## Work to complete
Those lines of the following listing which contain the string "Espace" should be returned.

## Material provided

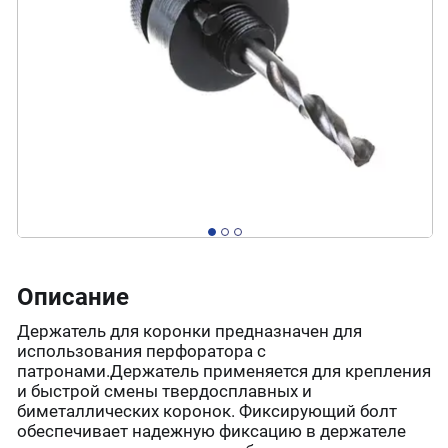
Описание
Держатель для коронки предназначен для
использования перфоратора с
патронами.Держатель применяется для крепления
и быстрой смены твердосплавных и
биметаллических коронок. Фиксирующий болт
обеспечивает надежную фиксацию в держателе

---

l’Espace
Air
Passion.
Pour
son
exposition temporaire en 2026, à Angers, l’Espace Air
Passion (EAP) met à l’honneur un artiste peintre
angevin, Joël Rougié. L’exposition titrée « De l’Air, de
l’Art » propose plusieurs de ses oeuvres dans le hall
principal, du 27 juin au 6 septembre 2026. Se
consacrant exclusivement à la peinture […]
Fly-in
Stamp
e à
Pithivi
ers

--

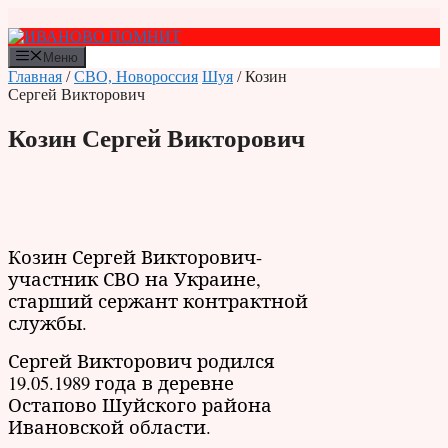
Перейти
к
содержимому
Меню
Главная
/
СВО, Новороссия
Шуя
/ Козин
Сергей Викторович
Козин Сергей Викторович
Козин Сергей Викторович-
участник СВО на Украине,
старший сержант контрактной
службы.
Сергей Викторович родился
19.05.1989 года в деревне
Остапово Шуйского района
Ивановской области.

## Solution to this exercise
l’Espace
exposition temporaire en 2026, à Angers, l’Espace Air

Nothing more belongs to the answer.